The “what would we do if could break the rules…?” game was one I played at NCsoft quite a bit; I needed to second-guess what would happen, given the long lead times of any development, organizational, and tech issues, if/when failing teams, projects, and managers got cancelled (as they did). Lots of other people were playing it too. It’s much scarier to actually have to put your thoughts into practice and risk being wrong, so some “more serious” prep may be needed when push comes to shove, and some paralysis is understandable (but still not acceptable). But with all the time we had, the extra due diligence shouldn’t have been necessary. Courage of convictions and all that. I’ve become a fan of moving as fast as possible (although even at NCsoft I still had crises of confidence and over-analysed some of the risky situations, and was fortunate to work with better people who simply said “stop worrying, run with what you’ve got, it’s planned more than well enough already”).
2. NC Europe is screwed
NCsoft had the opportunity to create a giant of the MMO publishing world in Europe; Europe is screaming out for it and just needs a banner to rally behind – and a visionary exec team to say “we’re going to turn Europe into an online gaming powerhouse”.
Europe is a bigger market than the USA (by some 30% or more).
Europe has no multi-title successful MMO developer or publisher.
The UK alone has a lesser but comparable level of mainstream game developers and output of titles to the US (UK currently 4th in the world behind Canada).
So … the development industry is here, less so the publishing industry (although there’s a lot of mid-sized publishers spread through Europe), but there’s a gaping hole in the MMO sphere.
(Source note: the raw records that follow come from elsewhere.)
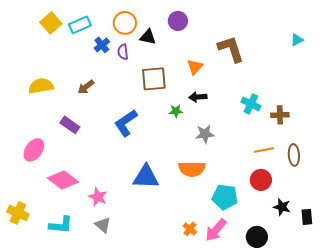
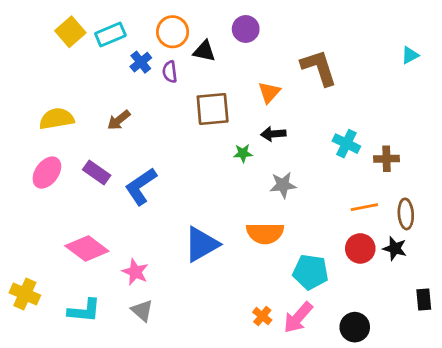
blue L-shape: (126, 123) -> (141, 186), moved
pink ellipse: (34, 150) -> (47, 173), moved
blue triangle: (146, 177) -> (202, 244), turned -32
black star: (282, 207) -> (395, 248), moved

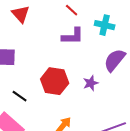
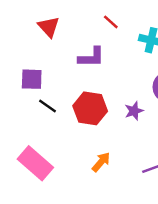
purple L-shape: (73, 36) -> (91, 57), moved
black line: (20, 96) -> (47, 106), moved

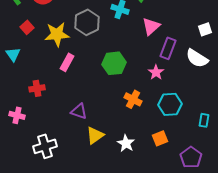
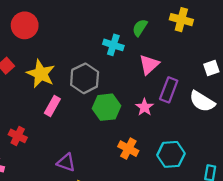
gray hexagon: (87, 22) -> (85, 78), moved
yellow star: (57, 34) -> (41, 74), turned 30
pink star: (156, 72) -> (144, 107), moved
red cross: (37, 88) -> (18, 136), turned 35

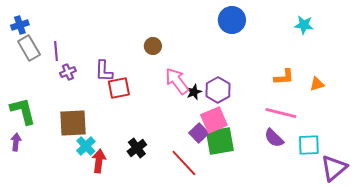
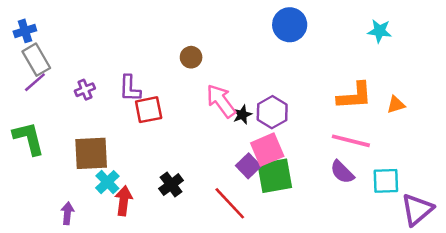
purple line: (56, 51) -> (35, 82), moved, turned 54
orange L-shape: (284, 77) -> (355, 96), size x1.4
purple arrow: (16, 142) -> (67, 213), moved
For someone bold enough to step into that hole, you could “own” Europe’s online gaming industry for the next decade.
Missed opportunity? Hell yeah.
At the end of the day, I eventually realised that NCsoft won’t do it for one simple reason: Korea still probably doesn’t quite understand how they managed to go so badly wrong with the Garriott brothers as the founders and owners of NCsoft North America, and wouldn’t dare risk another, independent, self-managing, ambitious subsidiary *anywhere* in the world. The Asian subsidiaries are all kept on a very short leash and get practically no independence from the Mothership (in Seoul) at all – the whole western conceptualization of subsidiaries is already anathema to the Koreans.
If anyone out there is interested in taking over Europe like this, drop me a line. I’d love to join in.